Cable? DSL? It's All Shared, Part 2
Friday, May 16, 2008
In my last post, we were discussing the difference between cable Internet and DSL provided by a local exchange carriers. Cable has a couple of places where the bottleneck can occur: in the neighborhood due to the shared bandwidth, and at the headend where the cable signals are turned over the Internet.
DSL is deployed a bit differently. Although people old enough to remember party lines might disagree--and I remember them as a child--but there is a dedicated pair of copper between you and the central office. If you happen to be close enough to a central office with a DSL access multiplexer (DSLAM)--18,000 feet by wire--you're very lucky and might be able to get the best speeds DSL has to offer.
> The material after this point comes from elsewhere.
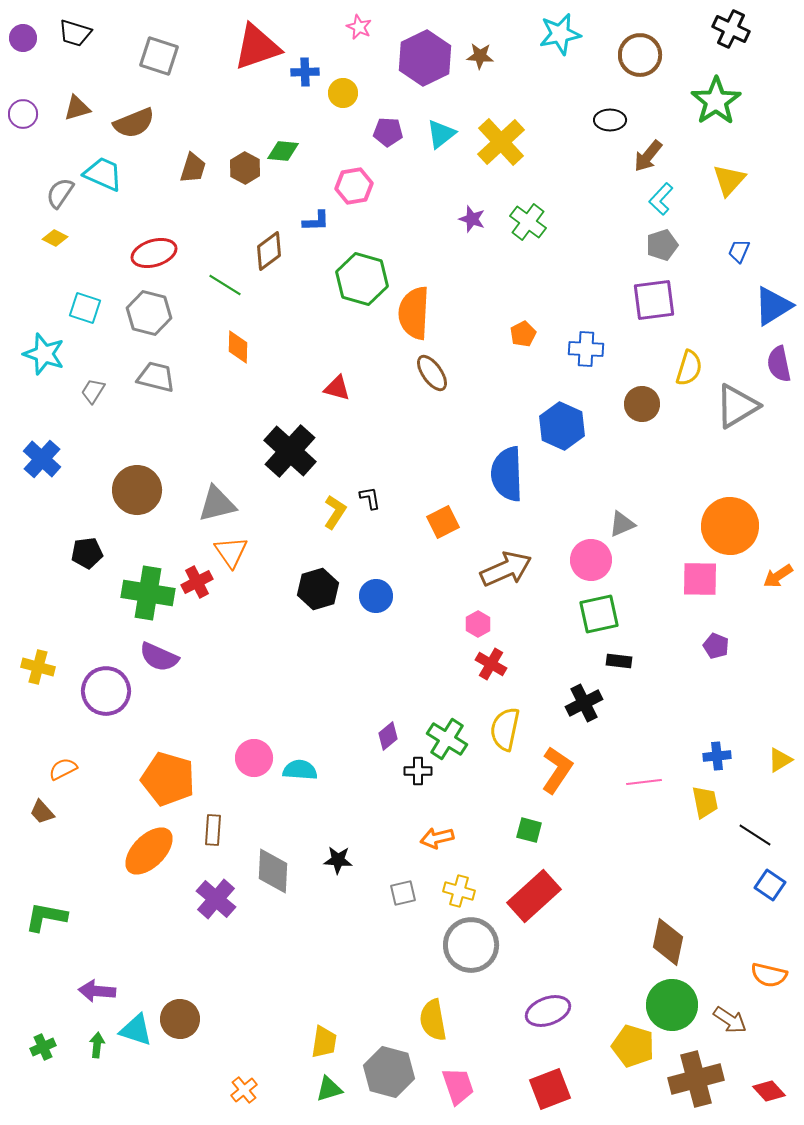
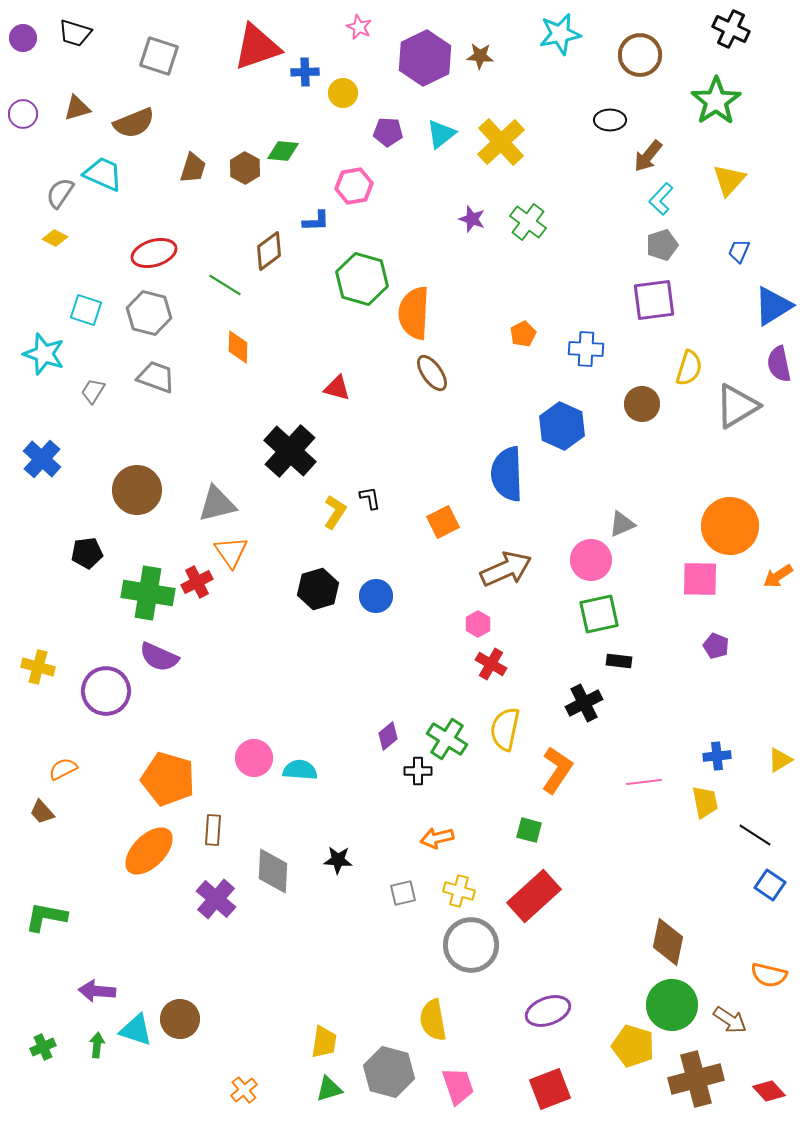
cyan square at (85, 308): moved 1 px right, 2 px down
gray trapezoid at (156, 377): rotated 6 degrees clockwise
However, with suburbia continuing to spread, people have gotten farther and farther away from the central offices. Voice is relatively easy to extend past 18,000 feet, DSL requires more specialized equipment than voice. Remote DSLAMs became available, making it possible to deploy DSL deeper and deeper into the neighborhoods.
Up until about two years ago, my previous house was unable to get DSL because of the lack of a DSLAM in my neighborhood. Once that changed, I was able to get DSL--at a pokey 1.5 megabits down and 864 kilobytes up. Even two years ago, cable modems were faster in my neighborhood.
While DSL could do better--and I was close enough to the DSLAM that I could do it--the main problem was that the DSLAM was connected to the outside world by multiple T1 lines versus being fed by a fiber link. This meant that the available bandwidth by all the people on my DSLAM was limited by those T1 lines--how many T1s, I don't know, but each one gives you 1.544mb/s of symmetrical bandwidth. I don't know how many subscribers they had hooked up to that DSLAM, but I'm sure it didn't take many before that DSLAM didn't have enough bandwidth!
So when the DSL folks tell you that your bandwidth isn't shared, remember that depending on how it's deployed in your neighborhood, it could be even worse than the sharing that goes on with cable!